Irving Stephanie A, Ball Sarah W, Booth Stephanie M, Regan Annette K, Naleway Allison L, Buchan Sarah A, Katz Mark A, Effler Paul V, Svenson Lawrence W, Kwong Jeffrey C, Feldman Becca S, Klein Nicola P, Chung Hannah, Simmonds Kimberley
Kaiser Permanente Center for Health Research, Portland OR, USA.
Abt Associates, Cambridge MA, USA; Westat, Rockville, MD, USA.
Vaccine. 2021 Dec 20;39(52):7598-7605. doi: 10.1016/j.vaccine.2021.11.018. Epub 2021 Nov 19.
Many countries recommend influenza vaccination during pregnancy. Despite this recommendation, influenza vaccine among pregnant individuals remains under-utilized and uptake varies by country. Factors associated with influenza vaccine uptake during pregnancy may also vary across countries.
As members of the Pregnancy Influenza Vaccine Effectiveness Network (PREVENT), five sites from four countries (Australia, Canada, Israel, and the United States) retrospectively identified cohorts of individuals aged 18-50 years who were pregnant during pre-defined influenza seasons. Influenza vaccine coverage estimates were calculated for the 2010-11 through 2015-16 northern hemisphere and the 2012 through 2015 southern hemisphere influenza seasons, by site. Sites used electronic health records, administrative data, and immunization registries to collect information on pregnancy, health history, demographics, and vaccination status. Each season, vaccination coverage was calculated as the percentage of individuals who received influenza vaccine among the individuals in the cohort that season. Characteristics were compared between those vaccinated and unvaccinated, by site.

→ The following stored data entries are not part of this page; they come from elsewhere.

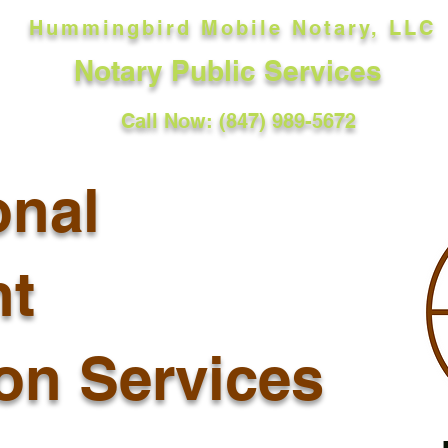
Hummingbird Mobile Notary, LLC
Notary Public Services
Call Now: (847) 989-5672
onal
t
ion Services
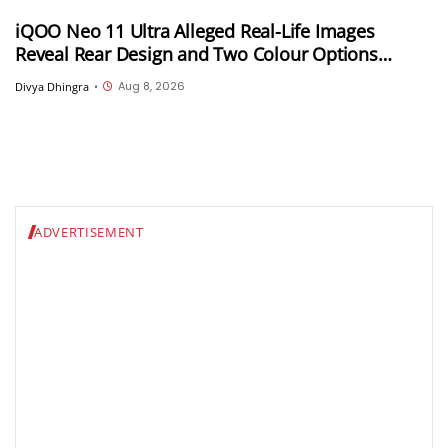
iQOO Neo 11 Ultra Alleged Real-Life Images
Reveal Rear Design and Two Colour Options
Ahead of August 10 Announcement
Aug 8, 2026
Divya Dhingra
•
ADVERTISEMENT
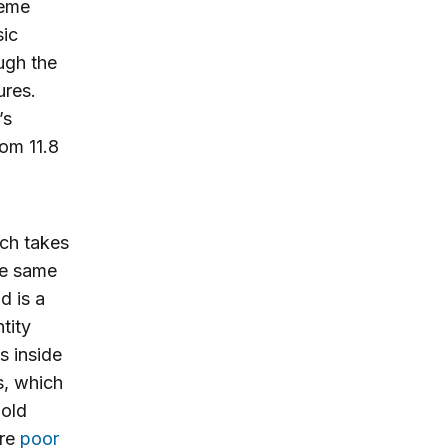
reme
sic
ough the
ures.
’s
rom 11.8
ich takes
he same
d is a
tity
s inside
s, which
hold
are
poor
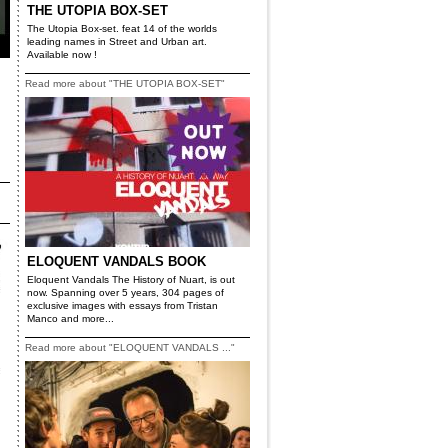
THE UTOPIA BOX-SET
The Utopia Box-set. feat 14 of the worlds
leading names in Street and Urban art.
Available now !
Read more about "THE UTOPIA BOX-SET"
ELOQUENT VANDALS BOOK
Eloquent Vandals The History of Nuart, is out
now. Spanning over 5 years, 304 pages of
exclusive images with essays from Tristan
Manco and more...
Read more about "ELOQUENT VANDALS ..."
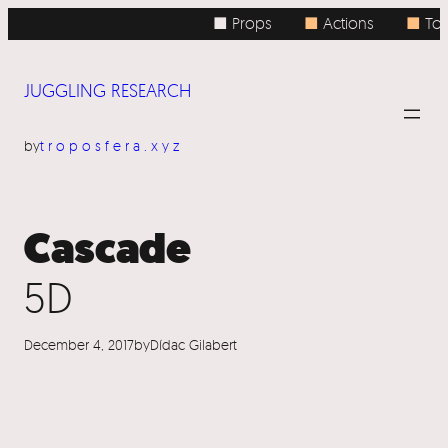
Skip
■ Props
■
Actions
■
Topi
to
content
JUGGLING RESEARCH
by
troposfera.xyz
Cascade
5D
December 4, 2017
by
Dídac Gilabert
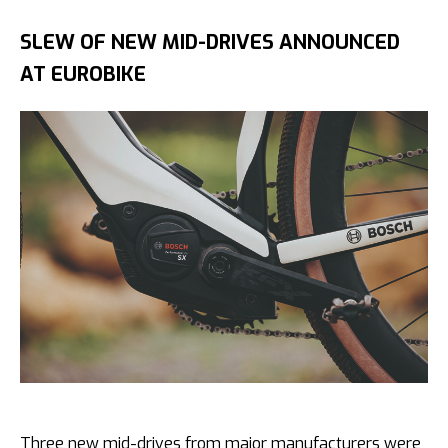
SLEW OF NEW MID-DRIVES ANNOUNCED
AT EUROBIKE
Three new mid-drives from major manufacturers were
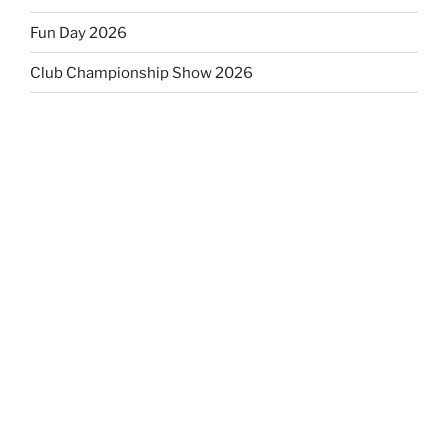
Fun Day 2026
Club Championship Show 2026
Fun Day 2025 results and photos
Club Championship & Open Show 2025
EVENTS CALENDAR
M
T
W
T
F
S
S
27
28
29
30
31
1
2
3
4
5
6
7
8
9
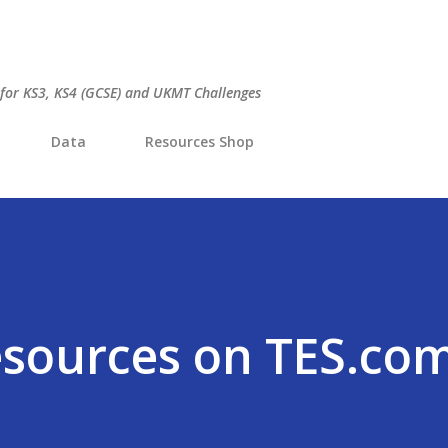
Skip to main content
 for KS3, KS4 (GCSE) and UKMT Challenges
Data
Resources Shop
esources on TES.co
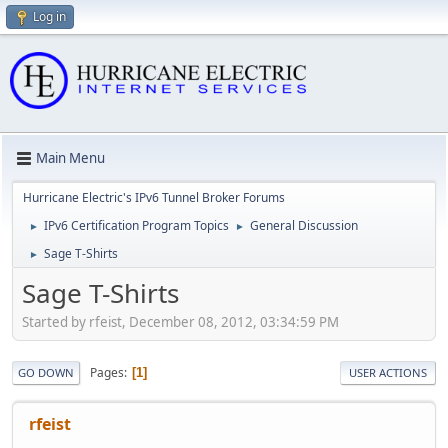
Log in
Main Menu
Hurricane Electric's IPv6 Tunnel Broker Forums
IPv6 Certification Program Topics
General Discussion
►
►
Sage T-Shirts
►
Sage T-Shirts
Started by rfeist, December 08, 2012, 03:34:59 PM
Pages
1
GO DOWN
USER ACTIONS
rfeist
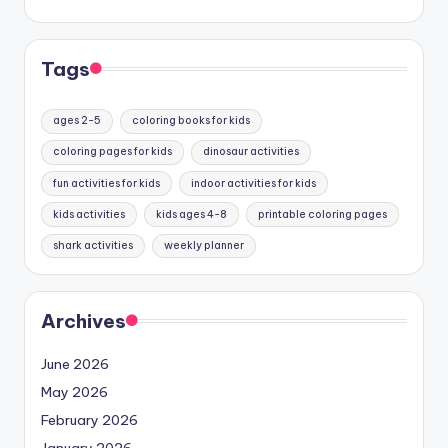
Tags
ages 2-5
coloring books for kids
coloring pages for kids
dinosaur activities
fun activities for kids
indoor activities for kids
kids activities
kids ages 4-8
printable coloring pages
shark activities
weekly planner
Archives
June 2026
May 2026
February 2026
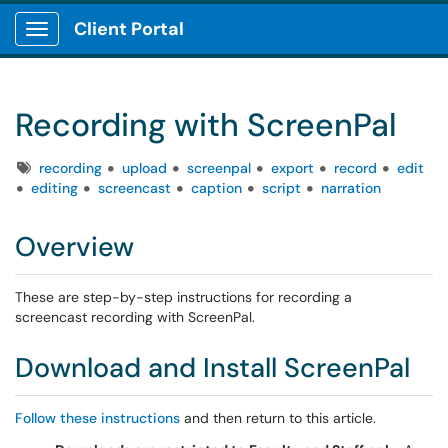
Client Portal
Show Applications Menu
Recording with ScreenPal
Tags
recording
upload
screenpal
export
record
edit
editing
screencast
caption
script
narration
Overview
These are step-by-step instructions for recording a
screencast recording with ScreenPal.
Download and Install ScreenPal
Follow these instructions
and then return to this article.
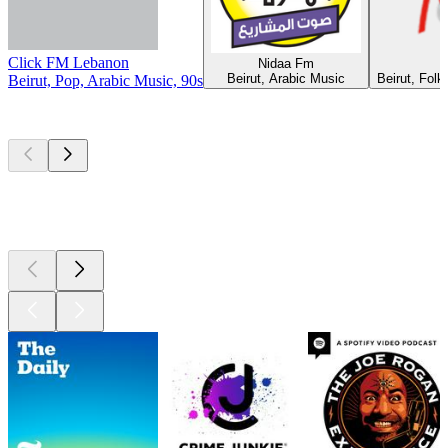
Click FM Lebanon
Nidaa Fm
Beirut, Arabic Music
Beirut, Folk
Beirut, Pop, Arabic Music, 90s
Top
podcasts
Top
podcasts
Top
podcasts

More than two million pregnancies were identified over the study period. Influenza vaccination coverage ranged from 5% to 58% across sites and seasons. Coverage increased consistently over the study period at three of the five sites (Western Australia, Alberta, and Israel), and was highest in all seasons at the United States study site (39-58%). Associations with vaccination varied by country and across seasons; where available, parity >0, presence of a high-risk medical condition, and urban residence were consistently associated with increased likelihood of vaccination.
Though increasing, uptake of influenza vaccine among pregnant individuals remains lower than recommended. Coverage varied substantially by country, suggesting an ongoing need for targeted strategies to improve influenza vaccine uptake in this population.
许多国家建议在孕期接种流感疫苗。尽管有此建议,但孕妇群体中流感疫苗的使用率仍然较低,且各国的接种率有所不同。孕期流感疫苗接种率相关因素在不同国家也可能存在差异。
作为孕期流感疫苗有效性网络(PREVENT)的成员,来自四个国家(澳大利亚、加拿大、以色列和美国)的五个研究点回顾性确定了在预先定义的流感季节期间怀孕的18至50岁个体队列。按研究点计算了2010 - 11年至2015 - 16年北半球以及2012年至2015年南半球流感季节的流感疫苗接种覆盖率。研究点使用电子健康记录、行政数据和免疫登记系统收集有关怀孕、健康史、人口统计学和疫苗接种状况的信息。每个季节,接种覆盖率计算为该季节队列中接种流感疫苗的个体占比。按研究点比较接种者和未接种者的特征。
在研究期间共识别出超过200万例妊娠。各研究点和各季节的流感疫苗接种覆盖率在5%至58%之间。在五个研究点中的三个(西澳大利亚、艾伯塔和以色列),接种覆盖率在研究期间持续上升,且在美国研究点所有季节的接种率最高(39% - 58%)。与疫苗接种的关联因国家和季节而异;在可得数据的情况下,多胎妊娠>0、存在高危医疗状况和城市居住情况始终与接种可能性增加相关。
尽管有所上升,但孕妇群体中流感疫苗的接种率仍低于建议水平。各国的接种覆盖率差异很大,表明持续需要有针对性的策略来提高该人群的流感疫苗接种率。